■ HOW TO COMPLETE THIS TASK ■
Transcribe every entry precisely, omitting nothing.

---- MATERIAL FOR THIS EXERCISE

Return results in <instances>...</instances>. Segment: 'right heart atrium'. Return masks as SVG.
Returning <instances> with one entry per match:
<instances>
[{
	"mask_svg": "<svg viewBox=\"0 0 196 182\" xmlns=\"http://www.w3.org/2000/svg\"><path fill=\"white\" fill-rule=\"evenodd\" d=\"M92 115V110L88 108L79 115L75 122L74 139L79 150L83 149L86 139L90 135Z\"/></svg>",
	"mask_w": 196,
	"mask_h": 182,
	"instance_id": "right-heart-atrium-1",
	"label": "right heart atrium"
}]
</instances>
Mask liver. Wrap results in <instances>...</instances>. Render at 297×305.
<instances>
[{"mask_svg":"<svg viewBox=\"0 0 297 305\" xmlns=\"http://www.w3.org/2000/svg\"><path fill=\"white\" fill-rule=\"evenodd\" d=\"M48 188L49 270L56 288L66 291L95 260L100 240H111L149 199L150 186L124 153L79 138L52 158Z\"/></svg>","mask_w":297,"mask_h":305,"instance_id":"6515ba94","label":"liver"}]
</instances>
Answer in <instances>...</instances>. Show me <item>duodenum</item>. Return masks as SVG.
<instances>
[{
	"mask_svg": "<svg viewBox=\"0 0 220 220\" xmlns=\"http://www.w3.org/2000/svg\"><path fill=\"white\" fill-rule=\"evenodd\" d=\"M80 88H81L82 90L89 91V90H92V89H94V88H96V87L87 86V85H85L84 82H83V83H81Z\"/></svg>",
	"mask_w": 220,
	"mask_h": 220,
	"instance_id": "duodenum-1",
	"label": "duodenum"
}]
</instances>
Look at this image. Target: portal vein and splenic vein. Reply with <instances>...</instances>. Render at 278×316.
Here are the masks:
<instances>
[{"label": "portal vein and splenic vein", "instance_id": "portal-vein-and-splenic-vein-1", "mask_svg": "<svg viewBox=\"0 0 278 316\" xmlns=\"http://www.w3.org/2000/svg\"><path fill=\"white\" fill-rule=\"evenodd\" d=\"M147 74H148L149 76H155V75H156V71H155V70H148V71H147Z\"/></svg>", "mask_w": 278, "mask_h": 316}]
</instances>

--------

■ ANSWER SPACE ■
Return results in <instances>...</instances>. Segment: 'right heart atrium'. Return masks as SVG.
Returning <instances> with one entry per match:
<instances>
[{
	"mask_svg": "<svg viewBox=\"0 0 196 182\" xmlns=\"http://www.w3.org/2000/svg\"><path fill=\"white\" fill-rule=\"evenodd\" d=\"M92 115V110L88 108L79 115L75 122L74 139L79 150L83 149L86 139L90 135Z\"/></svg>",
	"mask_w": 196,
	"mask_h": 182,
	"instance_id": "right-heart-atrium-1",
	"label": "right heart atrium"
}]
</instances>
Mask liver. Wrap results in <instances>...</instances>. Render at 297×305.
<instances>
[{"mask_svg":"<svg viewBox=\"0 0 297 305\" xmlns=\"http://www.w3.org/2000/svg\"><path fill=\"white\" fill-rule=\"evenodd\" d=\"M48 188L49 270L56 288L66 291L95 260L100 240H111L149 199L150 186L124 153L79 138L52 158Z\"/></svg>","mask_w":297,"mask_h":305,"instance_id":"6515ba94","label":"liver"}]
</instances>
Answer in <instances>...</instances>. Show me <item>duodenum</item>. Return masks as SVG.
<instances>
[{
	"mask_svg": "<svg viewBox=\"0 0 220 220\" xmlns=\"http://www.w3.org/2000/svg\"><path fill=\"white\" fill-rule=\"evenodd\" d=\"M80 88H81L82 90L89 91V90H92V89H94V88H96V87L87 86V85H85L84 82H83V83H81Z\"/></svg>",
	"mask_w": 220,
	"mask_h": 220,
	"instance_id": "duodenum-1",
	"label": "duodenum"
}]
</instances>
Look at this image. Target: portal vein and splenic vein. Reply with <instances>...</instances>. Render at 278×316.
Here are the masks:
<instances>
[{"label": "portal vein and splenic vein", "instance_id": "portal-vein-and-splenic-vein-1", "mask_svg": "<svg viewBox=\"0 0 278 316\" xmlns=\"http://www.w3.org/2000/svg\"><path fill=\"white\" fill-rule=\"evenodd\" d=\"M147 74H148L149 76H155V75H156V71H155V70H148V71H147Z\"/></svg>", "mask_w": 278, "mask_h": 316}]
</instances>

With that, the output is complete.